Story #9945

[SDK] Package Python apps as virtualenvs

Added by Peter Amstutz over 2 years ago. Updated about 11 hours ago.

Status:
In Progress
Priority:
Normal
Assigned To:
Category:
-
Target version:
Start date:
09/07/2016
Due date:
% Done:

0%

Estimated time:
(Total: 0.00 h)
Story points:
-

Description

Arvados tools and SDKs written in Python often require 3rd party packages that are not available as OS packages, or require a newer version than the OS package. Currently we package these as backports, but this a fairly high maintenance and (when upgrading existing OS packages) runs the risk of breaking the OS. Investigate the alternative of creating deb and rpm packages which use a Python virtualenv to isolate the package dependencies.

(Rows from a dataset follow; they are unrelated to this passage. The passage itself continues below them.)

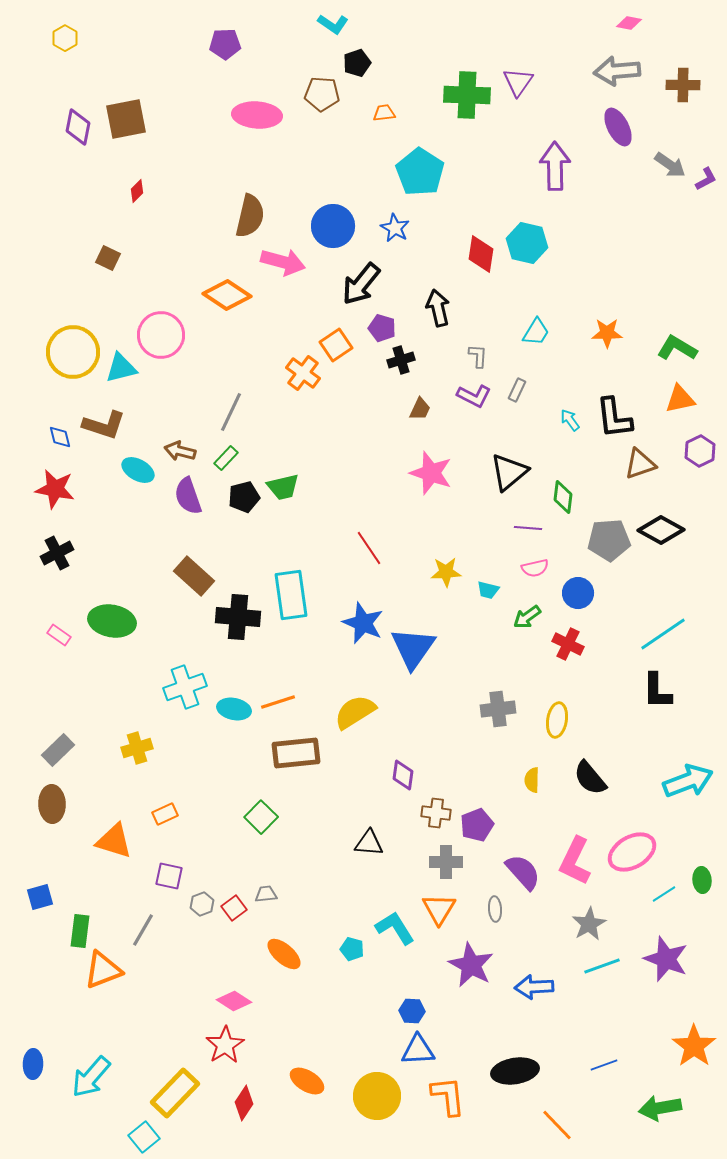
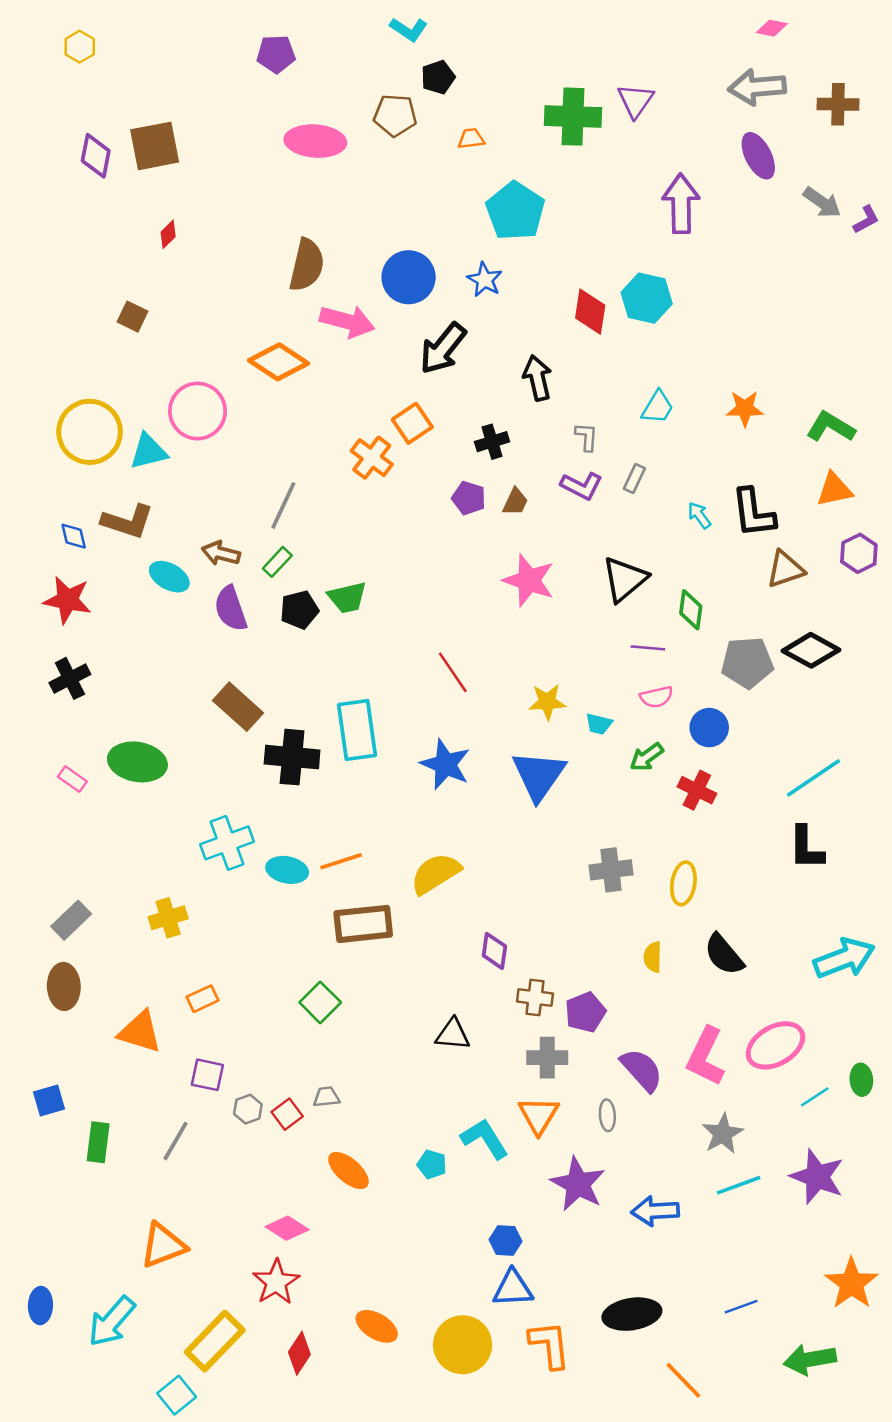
purple pentagon: (382, 328) -> (469, 498), moved
blue triangle: (413, 648) -> (539, 775), moved
orange triangle: (103, 970) -> (163, 1245), moved

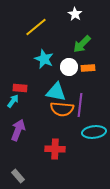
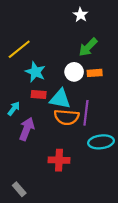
yellow line: (36, 27) -> (19, 49), moved
cyan star: (44, 59) -> (35, 72), moved
red rectangle: (20, 88) -> (39, 95), moved
purple arrow: (18, 130) -> (27, 129), moved

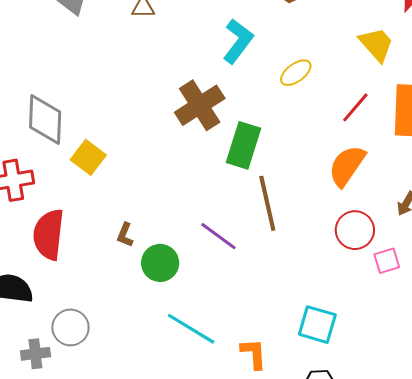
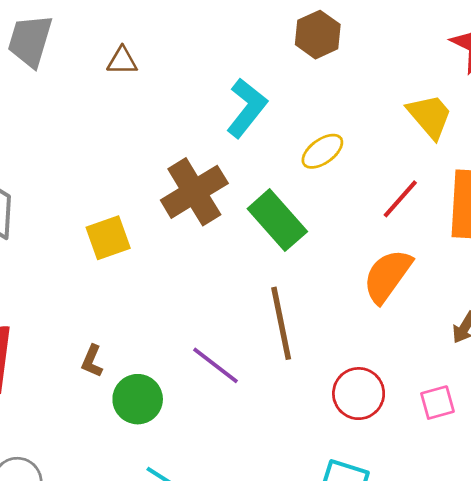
green rectangle: (244, 145) -> (277, 220), moved, turned -60
yellow square: (88, 157) -> (108, 238), moved, turned 32
red circle: (355, 230) -> (359, 394), moved

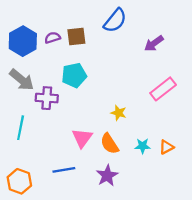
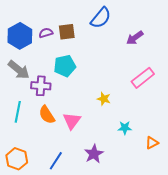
orange semicircle: (109, 144) -> (47, 115), moved
orange triangle: (166, 147) -> (152, 143), moved
blue line: (64, 170) -> (56, 161), moved, turned -48

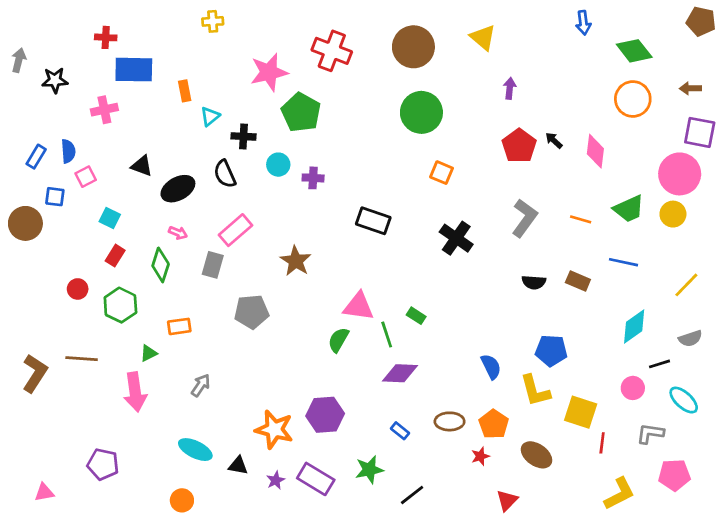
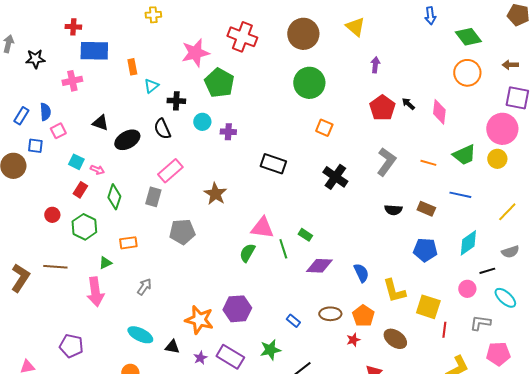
pink arrow: (178, 233) -> (97, 170), moved
blue pentagon: (551, 351) -> (425, 250), moved
purple diamond: (400, 373) -> (319, 266), moved

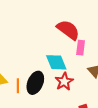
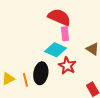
pink rectangle: (81, 48) -> (65, 34), moved
cyan diamond: (56, 62) -> (56, 50), turned -30

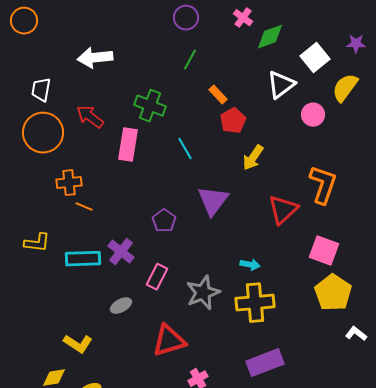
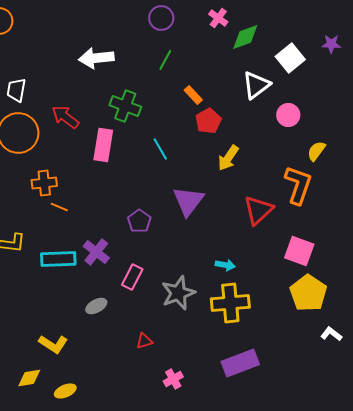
white arrow: (95, 58) -> (96, 58), moved
yellow semicircle: (345, 88) -> (316, 151), moved, size x0.7
red triangle: (169, 341) -> (144, 341), size x0.5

On brief survey I've found a couple of tools for doing this:

https://github.com/spotify/dh-virtualenv

https://github.com/kevinconway/rpmvenv

fpm also has support?

https://github.com/jordansissel/fpm/issues/697

https://github.com/jordansissel/fpm/pull/930


Subtasks

Task #9963: bring our fpm fork in line with latest headNewWard Vandewege


Related issues

Related to Arvados - Bug #9944: [CWL] python-lockfile version conflictResolved

Related to Arvados - Bug #14326: Our custom-compiled `python-future` and `python3-future` packages can't be installed together and have precedenceNew

History

#1 Updated by Peter Amstutz over 2 years ago

  • Description updated (diff)

#2 Updated by Peter Amstutz over 2 years ago

  • Description updated (diff)

#3 Updated by Peter Amstutz over 2 years ago

  • Description updated (diff)

#4 Updated by Peter Amstutz over 2 years ago

root@e9972d7acb01:~# cat > after-inst <<EOF
> #!/bin/sh
> cd /usr/bin
> ln -s /usr/share/python/arvados-cwl-runner/bin/arvados-cwl-runner
> ln -s /usr/share/python/arvados-cwl-runner/bin/arvados-cwl-runner cwl-runner
> EOF
root@e9972d7acb01:~# fpm --after-install=after-inst -s virtualenv -t deb -n arvados-cwl-runner arvados-cwl-runner 

#5 Updated by Peter Amstutz over 2 years ago

Related, using fpm+gem to produce self-contained Ruby packages: http://blog.gemnasium.com/post/60091718748/package-your-ruby-based-tool-the-safe-and-easy-way

#6 Updated by Tom Morris over 1 year ago

  • Target version set to Arvados Future Sprints

#7 Updated by Ward Vandewege about 1 month ago

  • Status changed from New to In Progress
  • Assigned To set to Ward Vandewege
  • Target version changed from Arvados Future Sprints to 2018-12-21 Sprint

#8 Updated by Tom Morris 21 days ago

  • Target version changed from 2018-12-21 Sprint to 2019-01-16 Sprint

#9 Updated by Ward Vandewege 21 days ago

  • Related to Bug #14326: Our custom-compiled `python-future` and `python3-future` packages can't be installed together and have precedence added

#10 Updated by Tom Morris 7 days ago

  • Target version changed from 2019-01-16 Sprint to 2019-01-30 Sprint

#11 Updated by Ward Vandewege 1 day ago

Ready for (initial?) review at 5a09ff5d42b0f8b71ca6775813e0844067363e12

This still builds our backported libcloud package.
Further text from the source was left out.